The housing backlog in the Philippines currently stands at 5.5 million units but is expanding by 250,000 units each year, because only about 150,000 socialized housing are built annually, based on more recent government data.
But according to housing executives, this is clearly not just a problem of building enough housing, but rather building houses in well-planned new communities that host jobs and livelihood activities outside of already overcrowded cities like Metro Manila.
In the 2014 World Cities Summit hosted by Singapore, the Shell group of companies unveiled a somewhat troubling study, titled “New Lens Scenarios,” which identified Manila as an “underprivileged, crowded city.”
The study described Manila (but it could have been referring to other Metro Manila cities, as well) as a decrepit city with a high population density and low GDP per capita, meaning too many jobless people in one place.
It warned that rapid urbanization results from people flocking to megacities in search of oftentimes nonexistent jobs and livelihood. Half of the world’s population live in overcrowded megacities, Shell said.

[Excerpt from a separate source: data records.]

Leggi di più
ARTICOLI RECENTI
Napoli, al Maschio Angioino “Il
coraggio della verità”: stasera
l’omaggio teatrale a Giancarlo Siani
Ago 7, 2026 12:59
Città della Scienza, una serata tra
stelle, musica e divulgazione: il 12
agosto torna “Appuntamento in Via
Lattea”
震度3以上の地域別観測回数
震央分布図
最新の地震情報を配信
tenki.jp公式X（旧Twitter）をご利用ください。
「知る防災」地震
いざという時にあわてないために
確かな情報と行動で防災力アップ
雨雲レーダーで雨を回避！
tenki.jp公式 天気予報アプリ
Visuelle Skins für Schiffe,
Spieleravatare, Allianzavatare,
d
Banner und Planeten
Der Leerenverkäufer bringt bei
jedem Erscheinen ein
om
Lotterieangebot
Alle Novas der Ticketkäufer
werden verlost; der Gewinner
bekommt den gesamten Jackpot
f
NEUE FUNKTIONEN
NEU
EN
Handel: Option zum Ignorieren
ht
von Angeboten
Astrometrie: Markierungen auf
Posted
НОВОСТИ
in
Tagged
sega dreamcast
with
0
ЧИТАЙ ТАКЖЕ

It is against this backdrop that consumers and industry observers alike get to appreciate housing developments outside of the megacities like most of the 17 completed and nine ongoing low- and middle-income projects of real-estate firm Property Company of Friends Inc. or Pro-Friends, for example.
Pro-Friends has been in the business since 1999, and it has shown foresight in focusing its developments in the province of Cavite which, like Laguna, hosts job-producing economic enclaves.
Take for example Pro-Friends’ flagship development, the Lancaster New City in 1,107 hectares straddling Kawit, Imus and General Trias in Cavite. About 14,800 families have owned units in Lancaster since 2007.
With everything that families need like access to churches, schools, health care and, of course jobs (at the SunTech iPark), Lancaster is fast-realizing its developer’s vision of becoming a self-sustaining township.
Shell’s study stressed that “tomorrow’s success will depend on how well these are managed and how quickly government, business and civil society improve their collaboration today.”
Reflecting improved collaboration among stakeholders and players in property development, Pro-Friends this year inked a major industry-shaking deal with GT Capital Holdings Inc. of the Metrobank group under which the latter acquired 22.68 percent of Pro-Friends for Php7.24 billion.
The deal, which includes the option for GT to acquire 51 percent of Pro-Friends within three years, has made the company a tempting target for attack, which it promptly addressed under the Cybercrime law.
The government has had a bad track record at socialized housing, such as the BLISS project and its post-Yolanda rehabilitation effort. What the next government can, thus, do is extend more financial assistance to people in availing affordable housing in communities where they also work. While at it, the government should fast track the construction of mass-transport systems to the provinces, like Cavite and Laguna to decongest Metro Manila.